Daniele Fanelli: Low reproducibility as divergent information: A K-theory analysis of reproducibility studies

This talk will illustrate how reproducilbility and replication in science can be studied using and a new theory and methodology called K-theory. Based on a classic and algorithmic information theory, K-theory is a candidate theoretical framework for metascience, which offers elegant mathematical answers to “big” meta-scientific questions including

  • ‘how much knowledge is attained by a research field?’,
  • ‘how rapidly is a field making progress?’,
  • ‘what is the expected reproducibility of a result?’,
  • ‘how much knowledge is lost from scientific bias and misconduct?’,
  • ‘what do we mean by soft science?’, and
  • ‘what demarcates a pseudoscience?’
    (see https://doi.org/10.1098/rsos.181055).

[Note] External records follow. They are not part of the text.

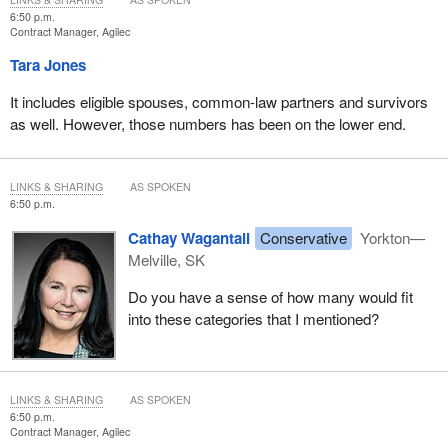
6:50 p.m.
Contract Manager, Agilec
Tara Jones
It includes eligible spouses, common-law partners and survivors
as well. However, those numbers has been on the lower end.
LINKS & SHARING
AS SPOKEN
6:50 p.m.
Cathay Wagantall
Conservative
Yorkton—
Melville, SK
Do you have a sense of how many would fit
into these categories that I mentioned?
LINKS & SHARING
AS SPOKEN
6:50 p.m.
Contract Manager, Agilec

We will briefly introduce K-theory, then look at how the theory understands reproducibility and what predictions it makes, and then present results of a “K-analysis” of reproducibility data in psychology.

Daniele Fanelli

Fellow in quantitative methodology, London School of Economics and Political Science

Daniele Fanelli is a fellow in Quantitative Methodology at the London School of Economics, UK, where he teaches research methods and investigates the nature of science and possible issues with scientific evidence. He graduated in Natural Sciences, giving exams in all fundamental disciplines, then obtained a PhD studying the behaviour and genetics of social wasps, and subsequently worked for two years as a science writer. All of his postdoctoral work has been devoted to studying the nature of science itself, and the mis-behaviours of scientists. His empirical research has been instrumental in quantifying the prevalence and causes of problems that may affect research across the natural and social sciences, and it has helped develop remedies and preventive measures.In addition to his scientific work, Daniele co-chairs the Research Integrity Sub-Committee within the Research Ethics and Bioethics Advisory Committee of Italy’s National Research Council, for which he developed the first research integrity guidelines. He is also a member of the Research Integrity Committee of the Luxembourg Agency for Research Integrity (LARI), was formerly a member of Canada’s Tri-Council Expert Panel on Research integrity, and is currently rapporteur for a European Mutual Learning Exercise on Research Integrity.Before joining the London School of Economics, Daniele worked at the University of Edinburgh, UK, at the University of Montreal, CA, and at Stanford University, USA, in the Meta-Research Innovation Center @ Stanford (METRICS).